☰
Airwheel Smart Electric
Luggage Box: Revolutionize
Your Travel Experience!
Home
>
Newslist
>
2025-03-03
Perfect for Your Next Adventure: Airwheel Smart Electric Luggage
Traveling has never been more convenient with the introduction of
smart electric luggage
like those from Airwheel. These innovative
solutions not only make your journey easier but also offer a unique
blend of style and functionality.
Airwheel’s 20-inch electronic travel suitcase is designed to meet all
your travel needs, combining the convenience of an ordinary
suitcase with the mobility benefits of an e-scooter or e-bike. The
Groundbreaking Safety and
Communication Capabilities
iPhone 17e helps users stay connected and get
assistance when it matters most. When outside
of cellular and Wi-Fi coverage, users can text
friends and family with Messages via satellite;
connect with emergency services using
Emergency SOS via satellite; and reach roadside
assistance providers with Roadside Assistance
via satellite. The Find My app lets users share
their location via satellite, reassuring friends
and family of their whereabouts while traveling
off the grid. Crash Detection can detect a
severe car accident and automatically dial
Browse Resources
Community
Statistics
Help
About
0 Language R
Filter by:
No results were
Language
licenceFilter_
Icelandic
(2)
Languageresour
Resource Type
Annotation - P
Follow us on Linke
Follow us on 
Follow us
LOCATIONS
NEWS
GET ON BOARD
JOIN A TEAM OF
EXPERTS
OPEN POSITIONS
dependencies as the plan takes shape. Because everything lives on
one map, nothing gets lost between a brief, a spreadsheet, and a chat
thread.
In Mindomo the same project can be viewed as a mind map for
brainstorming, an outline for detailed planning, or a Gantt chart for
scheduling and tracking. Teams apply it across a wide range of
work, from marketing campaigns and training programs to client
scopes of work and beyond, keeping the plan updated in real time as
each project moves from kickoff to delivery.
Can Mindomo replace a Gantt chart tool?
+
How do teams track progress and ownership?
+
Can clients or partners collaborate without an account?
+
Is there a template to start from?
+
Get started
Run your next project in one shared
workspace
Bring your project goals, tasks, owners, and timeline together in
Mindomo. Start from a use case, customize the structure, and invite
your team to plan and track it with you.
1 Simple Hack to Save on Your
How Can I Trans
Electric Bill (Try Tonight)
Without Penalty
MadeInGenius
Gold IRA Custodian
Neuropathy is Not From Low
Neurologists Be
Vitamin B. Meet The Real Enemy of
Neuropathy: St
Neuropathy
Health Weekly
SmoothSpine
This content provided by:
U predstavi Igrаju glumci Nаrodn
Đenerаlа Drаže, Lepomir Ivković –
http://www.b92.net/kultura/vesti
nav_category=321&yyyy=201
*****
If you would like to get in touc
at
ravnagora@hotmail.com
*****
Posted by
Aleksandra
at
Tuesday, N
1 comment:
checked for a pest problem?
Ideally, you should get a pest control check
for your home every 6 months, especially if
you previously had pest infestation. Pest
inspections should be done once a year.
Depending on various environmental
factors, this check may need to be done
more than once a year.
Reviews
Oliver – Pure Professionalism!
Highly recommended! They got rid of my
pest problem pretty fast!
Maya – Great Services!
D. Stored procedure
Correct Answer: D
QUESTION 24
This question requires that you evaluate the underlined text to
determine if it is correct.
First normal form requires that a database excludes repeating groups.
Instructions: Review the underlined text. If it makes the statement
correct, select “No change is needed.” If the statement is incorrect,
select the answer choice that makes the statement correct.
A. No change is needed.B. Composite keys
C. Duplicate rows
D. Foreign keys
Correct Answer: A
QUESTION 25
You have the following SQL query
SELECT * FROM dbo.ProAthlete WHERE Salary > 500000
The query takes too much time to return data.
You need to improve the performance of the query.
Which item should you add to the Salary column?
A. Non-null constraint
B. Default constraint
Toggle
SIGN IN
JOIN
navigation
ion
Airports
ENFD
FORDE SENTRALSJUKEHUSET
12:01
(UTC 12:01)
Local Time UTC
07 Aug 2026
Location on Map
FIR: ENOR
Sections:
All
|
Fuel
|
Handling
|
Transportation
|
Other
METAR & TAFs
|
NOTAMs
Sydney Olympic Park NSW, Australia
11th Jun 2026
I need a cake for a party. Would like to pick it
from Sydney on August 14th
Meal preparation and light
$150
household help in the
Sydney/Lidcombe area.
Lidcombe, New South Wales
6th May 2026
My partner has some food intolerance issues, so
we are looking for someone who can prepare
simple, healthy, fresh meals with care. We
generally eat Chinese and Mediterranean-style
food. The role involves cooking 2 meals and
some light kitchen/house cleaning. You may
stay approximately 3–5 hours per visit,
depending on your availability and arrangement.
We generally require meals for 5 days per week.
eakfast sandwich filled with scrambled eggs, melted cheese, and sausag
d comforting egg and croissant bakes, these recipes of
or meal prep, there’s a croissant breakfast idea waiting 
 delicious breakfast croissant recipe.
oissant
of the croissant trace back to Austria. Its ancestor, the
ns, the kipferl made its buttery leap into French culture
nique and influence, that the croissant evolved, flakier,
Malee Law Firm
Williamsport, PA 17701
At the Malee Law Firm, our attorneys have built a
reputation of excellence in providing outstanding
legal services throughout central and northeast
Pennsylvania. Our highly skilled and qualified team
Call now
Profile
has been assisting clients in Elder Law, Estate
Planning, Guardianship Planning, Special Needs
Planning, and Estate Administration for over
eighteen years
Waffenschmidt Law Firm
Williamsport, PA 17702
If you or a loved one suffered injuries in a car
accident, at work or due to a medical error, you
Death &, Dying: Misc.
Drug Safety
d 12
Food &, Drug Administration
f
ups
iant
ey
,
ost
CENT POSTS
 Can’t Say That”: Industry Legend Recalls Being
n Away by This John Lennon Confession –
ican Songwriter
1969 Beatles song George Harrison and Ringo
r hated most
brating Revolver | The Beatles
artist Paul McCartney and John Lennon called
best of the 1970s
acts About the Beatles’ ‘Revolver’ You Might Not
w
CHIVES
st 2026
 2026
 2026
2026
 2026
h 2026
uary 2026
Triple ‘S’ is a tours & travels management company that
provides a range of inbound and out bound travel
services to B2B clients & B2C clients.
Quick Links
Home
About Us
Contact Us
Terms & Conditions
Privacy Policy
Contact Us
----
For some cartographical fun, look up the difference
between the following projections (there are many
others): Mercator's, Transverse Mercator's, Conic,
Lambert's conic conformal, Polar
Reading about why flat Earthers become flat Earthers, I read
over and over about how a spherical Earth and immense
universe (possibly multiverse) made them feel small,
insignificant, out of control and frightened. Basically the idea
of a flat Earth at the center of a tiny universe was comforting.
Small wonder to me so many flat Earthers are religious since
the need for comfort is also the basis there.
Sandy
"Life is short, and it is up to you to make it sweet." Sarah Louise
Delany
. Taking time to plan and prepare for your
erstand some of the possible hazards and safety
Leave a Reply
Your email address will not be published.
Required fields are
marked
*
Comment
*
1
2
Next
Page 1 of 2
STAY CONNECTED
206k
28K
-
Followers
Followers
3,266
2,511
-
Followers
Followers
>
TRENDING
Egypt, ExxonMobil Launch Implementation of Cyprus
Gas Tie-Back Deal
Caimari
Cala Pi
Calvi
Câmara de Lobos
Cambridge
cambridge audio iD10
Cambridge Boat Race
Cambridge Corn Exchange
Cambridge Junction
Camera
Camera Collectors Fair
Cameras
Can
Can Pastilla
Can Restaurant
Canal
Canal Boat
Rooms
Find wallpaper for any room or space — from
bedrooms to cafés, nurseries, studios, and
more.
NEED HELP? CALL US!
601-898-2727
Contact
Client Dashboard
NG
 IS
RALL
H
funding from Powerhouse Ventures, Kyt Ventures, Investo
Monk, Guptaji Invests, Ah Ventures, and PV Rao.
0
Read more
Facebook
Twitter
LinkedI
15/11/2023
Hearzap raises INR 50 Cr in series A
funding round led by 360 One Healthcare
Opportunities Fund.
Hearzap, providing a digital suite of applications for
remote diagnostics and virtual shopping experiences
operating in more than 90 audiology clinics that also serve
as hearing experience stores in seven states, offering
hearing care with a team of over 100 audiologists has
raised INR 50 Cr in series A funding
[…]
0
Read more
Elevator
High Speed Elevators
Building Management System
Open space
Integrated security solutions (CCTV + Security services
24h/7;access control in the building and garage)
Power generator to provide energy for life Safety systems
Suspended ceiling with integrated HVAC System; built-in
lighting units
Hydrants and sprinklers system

Requirement:
Begin at the line that has "Sydney/Lidcombe area." in the entries above; stop after the line that has "stay approximately 3–5". Transcribe exactly those lines and no others.

Result:
Sydney/Lidcombe area.
Lidcombe, New South Wales
6th May 2026
My partner has some food intolerance issues, so
we are looking for someone who can prepare
simple, healthy, fresh meals with care. We
generally eat Chinese and Mediterranean-style
food. The role involves cooking 2 meals and
some light kitchen/house cleaning. You may
stay approximately 3–5 hours per visit,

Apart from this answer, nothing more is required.